[SERVER-66529] The oplog manager thread updating the oplogReadTimestamp can race with a cappedTruncateAfter operation directly updating the oplogReadTimestamp Created: 17/May/22  Updated: 29/Oct/23  Resolved: 14/Jun/22

Status: Closed
Project: Core Server
Component/s: None
Affects Version/s: None
Fix Version/s: 6.0.1, 6.1.0-rc0

Type: Bug Priority: Major - P3
Reporter: Dianna Hohensee (Inactive) Assignee: Dianna Hohensee (Inactive)
Resolution: Fixed Votes: 0
Labels: None
Remaining Estimate: Not Specified
Time Spent: Not Specified
Original Estimate: Not Specified

Issue Links:
Backports
Depends
Backwards Compatibility: Fully Compatible
Operating System: ALL
Backport Requested:
v6.0
Sprint: Execution Team 2022-06-27
Participants:
Linked BF Score: 0

 Description   

TL;DR the periodic thread updating oplogReadTimestamp doesn't have sufficient mutex coverage to avoid immediately setting the oplogReadTimestamp forward again after cappedTruncateAfter does a direct oplogReadTimestamp update backwards. If the timing is just right.

 -----------------------------------------------------------------
This is my explanation from the test failure ticket:

RecordStore::cappedTruncateAfter has special logic to update the oplogReadTimestamp if it's the record store for the oplog collection. Meanwhile, there's a thread that periodically updates the oplogReadTimestamp. Of note in the thread's logic, it releases the mutex protecting oplogReadTimestamp writes/reads while fetching the WT all_durable timestamp. So here's what I propose happened:

1. The oplogReadTimestamp is T(5,30)
2. PeriodicThread fetches the all_durable timestamp T(5,30)
3. Op1 truncates the oplog back to T(5,1), deleting T(5,20) & T(5,30)
4. Op1 then sets the oplogReadTimestamp to T(5,3)
5. PeriodicThread then moves the oplorReadTimestamp forward to T(5,30)
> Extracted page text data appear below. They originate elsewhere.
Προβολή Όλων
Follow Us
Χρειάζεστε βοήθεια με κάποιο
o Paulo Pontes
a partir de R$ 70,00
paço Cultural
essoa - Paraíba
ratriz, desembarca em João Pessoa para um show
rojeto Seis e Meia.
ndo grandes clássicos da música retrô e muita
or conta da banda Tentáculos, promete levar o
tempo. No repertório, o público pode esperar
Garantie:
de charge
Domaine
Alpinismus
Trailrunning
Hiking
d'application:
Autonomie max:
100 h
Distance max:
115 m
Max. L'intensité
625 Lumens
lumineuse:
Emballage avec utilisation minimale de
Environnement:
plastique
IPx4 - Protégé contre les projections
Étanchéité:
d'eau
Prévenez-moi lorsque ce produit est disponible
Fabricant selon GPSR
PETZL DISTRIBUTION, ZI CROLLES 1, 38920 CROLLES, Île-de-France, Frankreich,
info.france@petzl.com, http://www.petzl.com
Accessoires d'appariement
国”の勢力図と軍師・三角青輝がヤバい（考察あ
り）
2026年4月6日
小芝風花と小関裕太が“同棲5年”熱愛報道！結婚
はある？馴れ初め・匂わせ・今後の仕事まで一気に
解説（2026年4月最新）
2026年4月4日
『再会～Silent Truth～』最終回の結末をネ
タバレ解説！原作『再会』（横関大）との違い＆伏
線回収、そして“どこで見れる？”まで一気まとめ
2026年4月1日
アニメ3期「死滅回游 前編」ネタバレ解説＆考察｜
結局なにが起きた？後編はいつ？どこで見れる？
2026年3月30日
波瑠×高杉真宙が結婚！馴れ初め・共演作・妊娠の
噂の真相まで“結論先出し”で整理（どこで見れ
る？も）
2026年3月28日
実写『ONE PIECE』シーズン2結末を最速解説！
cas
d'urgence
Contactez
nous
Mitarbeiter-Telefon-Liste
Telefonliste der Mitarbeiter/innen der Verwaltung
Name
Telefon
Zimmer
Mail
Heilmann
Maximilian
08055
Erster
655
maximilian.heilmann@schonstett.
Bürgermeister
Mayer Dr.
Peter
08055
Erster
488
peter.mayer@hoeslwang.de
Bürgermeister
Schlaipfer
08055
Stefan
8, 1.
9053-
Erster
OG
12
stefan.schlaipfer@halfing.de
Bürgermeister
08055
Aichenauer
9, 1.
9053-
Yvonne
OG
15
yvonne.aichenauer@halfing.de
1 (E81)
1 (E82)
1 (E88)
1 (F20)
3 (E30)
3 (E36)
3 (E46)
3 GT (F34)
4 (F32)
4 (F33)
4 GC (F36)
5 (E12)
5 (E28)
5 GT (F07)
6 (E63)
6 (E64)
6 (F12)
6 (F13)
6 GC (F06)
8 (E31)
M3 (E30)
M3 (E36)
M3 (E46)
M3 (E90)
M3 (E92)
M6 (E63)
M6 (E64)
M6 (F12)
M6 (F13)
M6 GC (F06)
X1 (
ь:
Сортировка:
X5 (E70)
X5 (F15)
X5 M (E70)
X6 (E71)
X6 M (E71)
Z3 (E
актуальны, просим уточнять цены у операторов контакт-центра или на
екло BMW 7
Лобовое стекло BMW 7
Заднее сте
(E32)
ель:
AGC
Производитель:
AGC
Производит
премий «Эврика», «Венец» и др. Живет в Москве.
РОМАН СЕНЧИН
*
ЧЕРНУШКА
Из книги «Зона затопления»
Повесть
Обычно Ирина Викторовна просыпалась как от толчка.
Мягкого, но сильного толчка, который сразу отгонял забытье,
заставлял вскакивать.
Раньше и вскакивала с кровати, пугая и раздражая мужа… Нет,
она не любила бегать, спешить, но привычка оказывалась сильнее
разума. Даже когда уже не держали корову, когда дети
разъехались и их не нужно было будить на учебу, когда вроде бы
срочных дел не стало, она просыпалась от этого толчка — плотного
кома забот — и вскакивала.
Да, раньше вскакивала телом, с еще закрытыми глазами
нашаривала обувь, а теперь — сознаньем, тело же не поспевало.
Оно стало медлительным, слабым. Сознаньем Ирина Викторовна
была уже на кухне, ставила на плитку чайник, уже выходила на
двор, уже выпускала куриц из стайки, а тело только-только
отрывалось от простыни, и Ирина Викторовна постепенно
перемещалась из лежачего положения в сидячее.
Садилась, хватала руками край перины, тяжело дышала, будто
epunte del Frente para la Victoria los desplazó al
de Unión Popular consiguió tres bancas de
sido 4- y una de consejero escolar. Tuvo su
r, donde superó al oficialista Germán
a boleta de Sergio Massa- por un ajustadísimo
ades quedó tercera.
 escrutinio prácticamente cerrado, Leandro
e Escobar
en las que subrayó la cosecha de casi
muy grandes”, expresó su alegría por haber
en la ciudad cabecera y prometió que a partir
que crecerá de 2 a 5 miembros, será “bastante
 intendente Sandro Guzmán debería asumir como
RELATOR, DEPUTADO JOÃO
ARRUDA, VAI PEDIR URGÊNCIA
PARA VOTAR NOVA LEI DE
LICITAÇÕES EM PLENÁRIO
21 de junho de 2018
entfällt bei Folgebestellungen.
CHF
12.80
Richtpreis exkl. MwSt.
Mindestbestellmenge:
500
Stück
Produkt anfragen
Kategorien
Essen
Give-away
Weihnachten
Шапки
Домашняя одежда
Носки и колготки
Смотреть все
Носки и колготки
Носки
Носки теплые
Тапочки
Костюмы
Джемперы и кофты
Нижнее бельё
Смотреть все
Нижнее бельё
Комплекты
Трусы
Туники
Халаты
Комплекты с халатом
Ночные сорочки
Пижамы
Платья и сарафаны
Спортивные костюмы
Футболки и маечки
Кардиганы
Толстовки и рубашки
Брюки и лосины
 So in theory, any internal operation truncating the oplog while the server is up and running (not startup or rollback) could cause this race. If such code exists anywhere. Startup and rollback both restart the storage engine, reseting the all_durable timestamp, and do not have this issue with oplog truncation.



 Comments   
Comment by Githook User [ 20/Jul/22 ]

Author:

{'name': 'Dianna Hohensee', 'email': 'dianna.hohensee@mongodb.com', 'username': 'DiannaHohensee'}

Message: SERVER-66529 OplogManager must not release mutex, so as to avoid wrongly fowarding the oplogReadTimestamp after a cappedTruncateAfter operation sets it back.
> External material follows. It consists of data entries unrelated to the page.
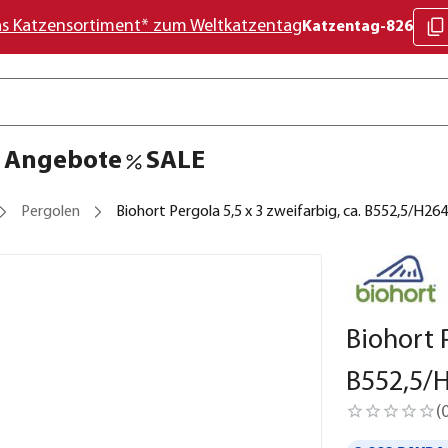
as Katzensortiment* zum Weltkatzentag
Katzentag-826
Angebote
SALE
Pergolen
Biohort Pergola 5,5 x 3 zweifarbig, ca. B552,5/H2
Biohort P
B552,5/
(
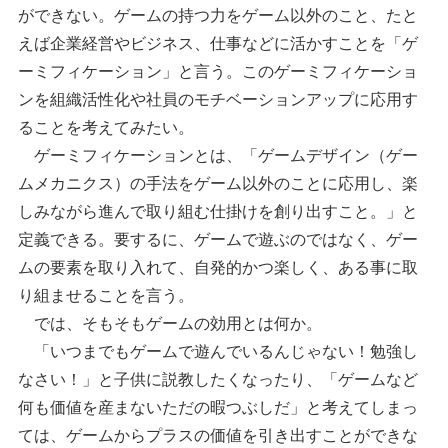
ができない。ゲームの持つ力をゲーム以外のこと、たと
えば企業経営やビジネス、仕事などに活かすことを「ゲ
ーミフィケーション」と言う。このゲーミフィケーショ
ンを組織活性化や社員のモチベーションアップに応用す
ることを考えてみたい。
ゲーミフィケーションとは、「ゲームデザイン（ゲー
ムメカニクス）の手法をゲーム以外のことに応用し、楽
しみながら進んで取り組む仕掛けを創り出すこと。」と
定義できる。要するに、ゲームで遊ぶのではなく、ゲー
ムの要素を取り入れて、自発的かつ楽しく、ある事に取
り組ませることを言う。
では、そもそもゲームの効用とは何か。
「いつまでもゲームで遊んでいるんじゃない！勉強し
なさい！」と子供に説教したくなったり、「ゲームなど
何も価値を産まないただの暇つぶしだ」と考えてしまっ
ては、ゲームからプラスの価値を引き出すことができな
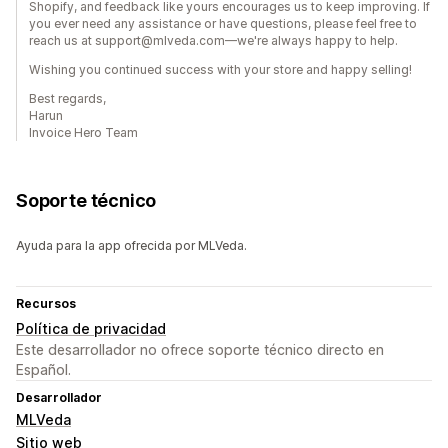
Shopify, and feedback like yours encourages us to keep improving. If
you ever need any assistance or have questions, please feel free to
reach us at support@mlveda.com—we're always happy to help.
Wishing you continued success with your store and happy selling!
Best regards,
Harun
Invoice Hero Team
Soporte técnico
Ayuda para la app ofrecida por MLVeda.
Recursos
Política de privacidad
Este desarrollador no ofrece soporte técnico directo en
Español.
Desarrollador
MLVeda
Sitio web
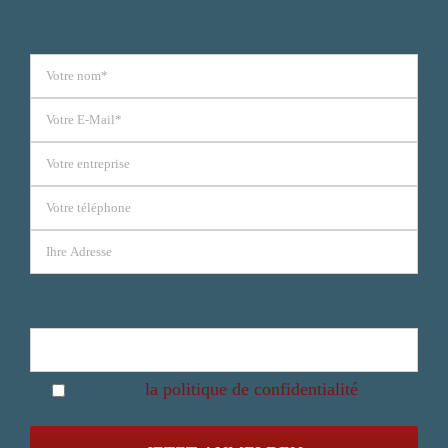
Afin de se protéger des spams, veuillez entrer les quatre
chiffres suivants dans le champ prévu à cet effet.
Afin de se protéger des spams, veuillez entrer les quatre
J’accepte
la politique de confidentialité
zu
chiffres suivants dans le champ prévu à cet effet.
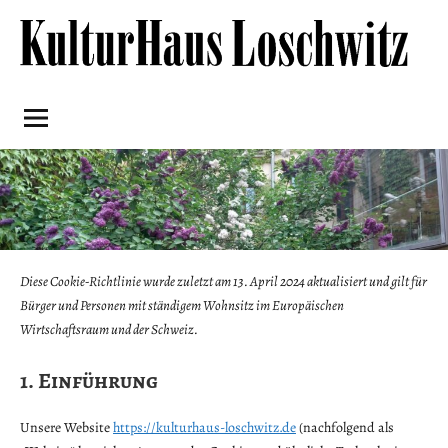
Skip
to
content
Kulturhaus
Loschwitz
Diese Cookie-Richtlinie wurde zuletzt am 13. April 2024 aktualisiert und gilt für
Bürger und Personen mit ständigem Wohnsitz im Europäischen
Wirtschaftsraum und der Schweiz.
1. Einführung
Unsere Website
https://kulturhaus-loschwitz.de
(nachfolgend als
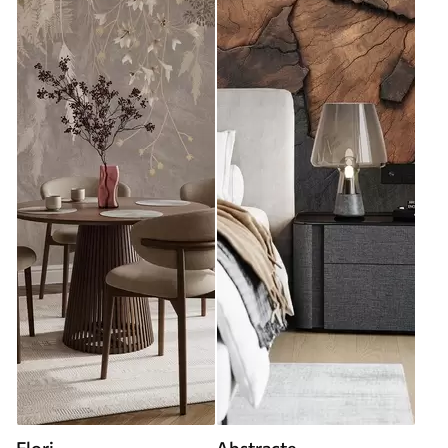
Flori
Abstracte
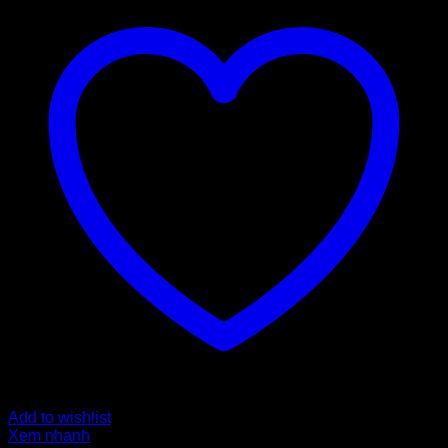
Add to wishlist
Xem nhanh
(cherry picked from commit d9e643fe4dfb7da4ab68d6929477613f244ad361)
Branch: v6.0
https://github.com/mongodb/mongo/commit/4e85654b613ab91f9507cd97997db5fa62c3076e

Comment by Githook User [ 14/Jun/22 ]

Author:

{'name': 'Dianna Hohensee', 'email': 'dianna.hohensee@mongodb.com', 'username': 'DiannaHohensee'}

Message: SERVER-66529 OplogManager must not release mutex, so as to avoid wrongly fowarding the oplogReadTimestamp after a cappedTruncateAfter operation sets it back.
Branch: master
https://github.com/mongodb/mongo/commit/d9e643fe4dfb7da4ab68d6929477613f244ad361

Comment by Dianna Hohensee (Inactive) [ 18/May/22 ]

We should test what happens to the WT all_durable timestamp when the oplog is truncated. I'm not sure whether it unwinds, in which case the unit test isn't going to work as designed.

Generated at Thu Feb 08 06:05:42 UTC 2024 using Jira 9.7.1#970001-sha1:2222b88b221c4928ef0de3161136cc90c8356a66.